Last year, Dominguez sculpted a bust of football coach Don Coryell. (http://universe.sdsu.edu/sdsu_newscen…)

Dominguez said sculpture is intended to be more representational than literal. It should capture a subject’s essence more than a literal likeness that, for example, a figure in a wax museum might represent.

“It’s not supposed to look like a death mask, it’s supposed to look like a sculpture with tool marks and imperfections,” he said.

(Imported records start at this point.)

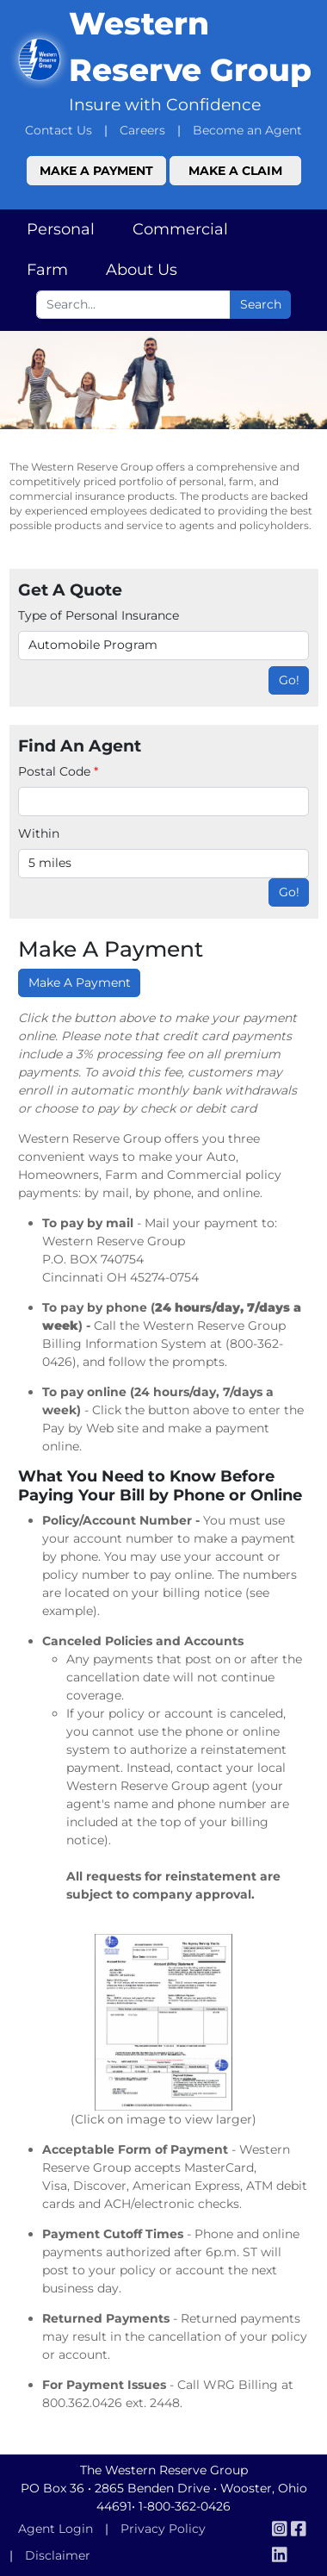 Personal (61, 229)
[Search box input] (133, 305)
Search (260, 304)
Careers (142, 130)
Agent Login (55, 2528)
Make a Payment (96, 170)
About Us (141, 269)
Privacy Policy (163, 2528)
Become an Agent (247, 130)
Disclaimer (57, 2555)
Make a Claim (235, 170)
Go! (289, 680)
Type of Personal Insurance (98, 615)
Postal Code (58, 771)
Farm (47, 269)
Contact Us (58, 130)
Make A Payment (79, 982)
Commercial (180, 229)
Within (38, 833) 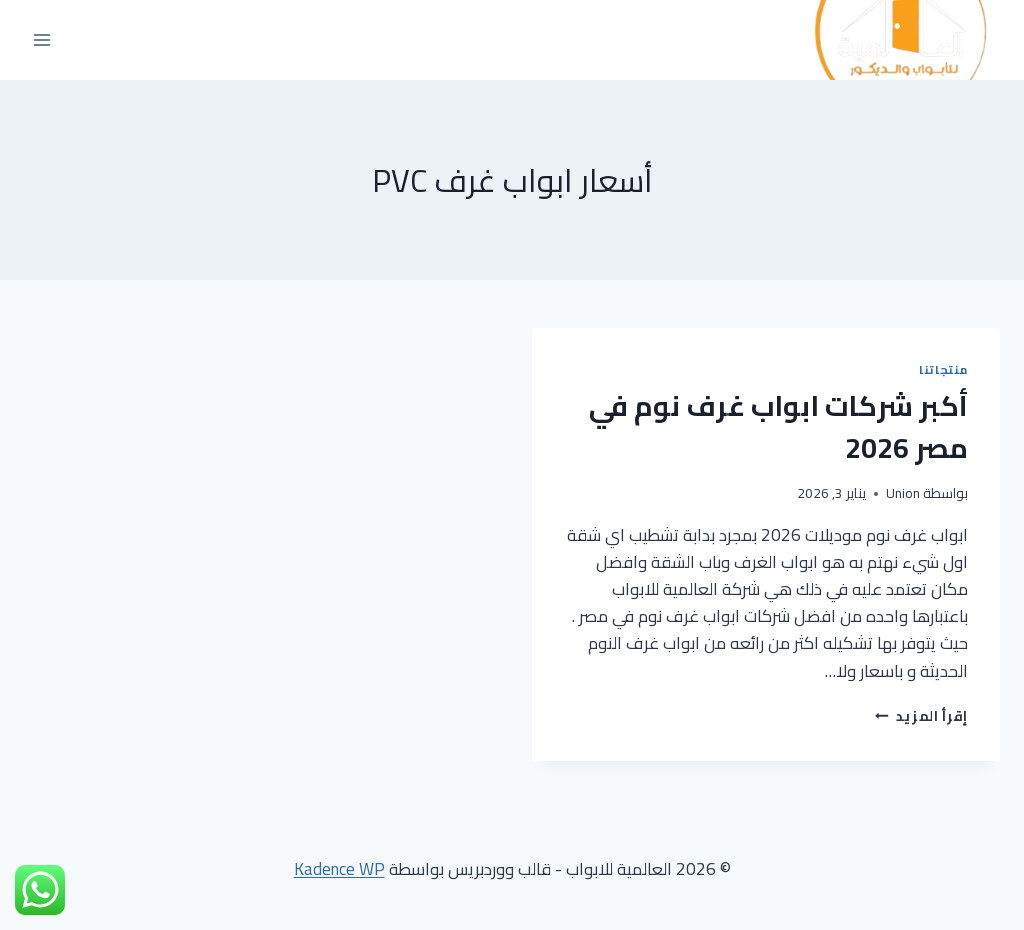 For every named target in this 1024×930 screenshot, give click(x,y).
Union (903, 493)
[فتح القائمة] (42, 40)
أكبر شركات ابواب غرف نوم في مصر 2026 (778, 427)
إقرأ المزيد (921, 716)
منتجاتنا (943, 369)
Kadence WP (339, 869)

Before Dominguez casts a final version of a sculpture he tries to have family members or someone close to the subject approve the work.

 

Jess Dominguez  Jess has come a long way from that house that was on the other side of the tracks on Mojave Street where his family once lived. When I talked to Jess he reminded me of the salted jelly candy that my dad would bring home from work. I didn’t know it but Jess told me that AP&CC would give the candy to the workers. He said that some of the men in the plant would throw their candy over the fence to the kids that were playing on Mojave Street. If I had known that I might have gotten to know Jess much sooner. I loved that salty candy.

Actually I was forbidden by my mother to visit Mojave Street. At that time racism still had a strong hold on the minds of many Americans, including my mother. It wasn’t so much racism as a lack of understanding.

Jess’s book about Trona tells about how his father would find remnants of grain in boxcars that they would sweep up and use as feed for their chickens and how his mother would pass food through a hole in the plant fence so her husband could have a warm lunch at work. Or maybe that was from when we talked?

He also gives credit to his art teacher Lois Pratt for encouraging him to continue with his art. Jess is making a bronze plaque now for the Centennial which will incorporate high points in Trona, like Austin Hall and Valley Wells.

I didn’t know Jess very well. The Dominguez that I knew and that I looked up to at the time was Jess’s older brother, Ernesto. Ernesto was one of my brother’s best friends and since I always looked up to my older brother he and and all his friends were heros in my eyes.

I reserve the right to come back and revise this as I feel the need and I can truly say I’m sorry for postponing writing this for so long.